I have no idea what you mean by "is there any scope..." as that's _not_ a term that is used in Canada in relation to employment, employment opportunities or anything associated with that. Scopes are used in submarines, scientific laboratory equipment and astronomy equipment. It's also the brand name of a mouthwash sold in Canada, but it is _not_ used in relation to employment in Canada.

As I indicated to you in my previous reply _we *cannot* tell you whether or not you will receive a nomination, as it is completely dependent on a) what skill set the various PNP programs are looking for (each province runs its own program and sets its own rules) and b) what skills you can offer._

You will have to inquire directly with the PNP program of the province in which you wish to move to as to whether or not they are accepting people with your skill set... asking a bunch of anonymous people, on an Internet message board, who have no connection whatsoever, with any of the provincial or territorial PNP programs will get you nowhere as they are not the ones who set the rules and regulations nor are they in any way tasked with the job of having to adjudicate applications for said programs.


----------



## sidhu_sukhdev (Feb 17, 2016)

WestCoastCanadianGirl said:


> I have no idea what you mean by "is there any scope..." as that's _not_ a term that is used in Canada in relation to employment, employment opportunities or anything associated with that.
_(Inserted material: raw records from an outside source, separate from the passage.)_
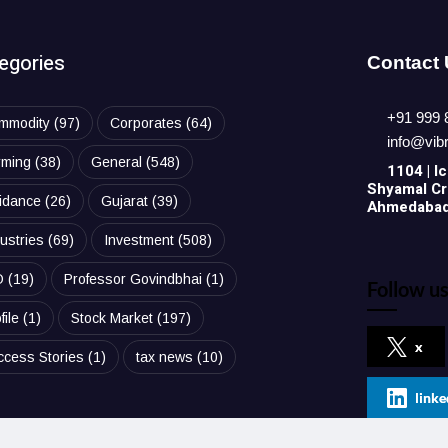
egories
Contact
+91 999 
mmodity
(97)
Corporates
(64)
info@vib
rming
(38)
General
(548)
1104 | Ic
Shyamal Cro
idance
(26)
Gujarat
(39)
Ahmedabad,
ustries
(69)
Investment
(508)
O
(19)
Professor Govindbhai
(1)
Follow us
file
(1)
Stock Market
(197)
x
ccess Stories
(1)
tax news
(10)
linke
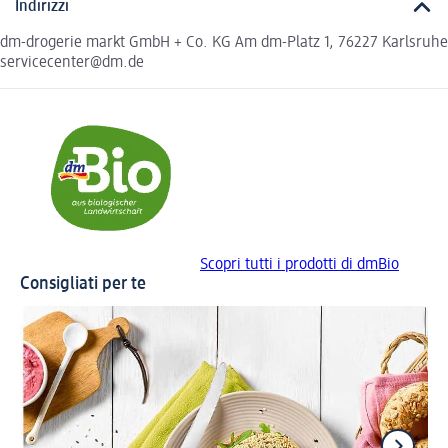
Indirizzi
dm-drogerie markt GmbH + Co. KG Am dm-Platz 1, 76227 Karlsruhe
servicecenter@dm.de
Scopri tutti i prodotti di dmBio
Consigliati per te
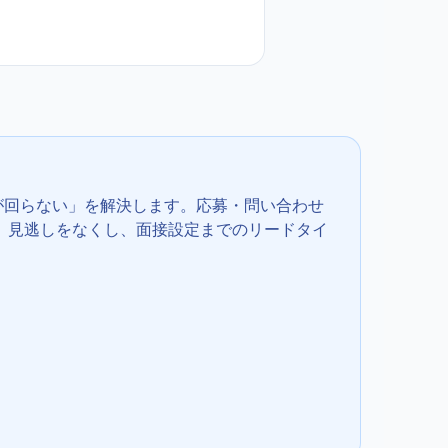
が回らない」を解決します。応募・問い合わせ
 見逃しをなくし、面接設定までのリードタイ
Scopes are used in submarines, scientific laboratory equipment and astronomy equipment. It's also the brand name of a mouthwash sold in Canada, but it is _not_ used in relation to employment in Canada.
> 
> As I indicated to you in my previous reply _we *cannot* tell you whether or not you will receive a nomination, as it is completely dependent on a) what skill set the various PNP programs are looking for (each province runs its own program and sets its own rules) and b) what skills you can offer._
> 
> You will have to inquire directly with the PNP program of the province in which you wish to move to as to whether or not they are accepting people with your skill set... asking a bunch of anonymous people, on an Internet message board, who have no connection whatsoever, with any of the provincial or territorial PNP programs will get you nowhere as they are not the ones who set the rules and regulations nor are they in any way tasked with the job of having to adjudicate applications for said programs.


thanks for your such a valuable reply..

regards


----------



## colchar (Oct 25, 2011)

sidhu_sukhdev said:


> hello guys..
> 
> i ve checked my CRS score on CIC website..calculated to 397.
> what is the scope for me on this score as minimum cutoff going is 450.



What do you mean by "what is the scope for me"? That makes no sense.

If you are asking if a score that low will get you into Canada when the minimum score thus far has been 450 - what do you think? I mean seriously, if the minimum score has been 450 why would your score be good enough?





> can this be helpful in regional employment in canada?



What do you even mean?


----------



## colchar (Oct 25, 2011)

sidhu_sukhdev said:


> my experience is as follows:
> assistant manager (junior management) in Indian overseas bank for 3 years
> Auditor in Principal Accountant General (Audit)- Govt. of India organization. I m categorized as Group 'C' employee..(working from last 3 years to present)
> Is there any scope in getting PNP with above experience?



Any scope? What does that mean?


----------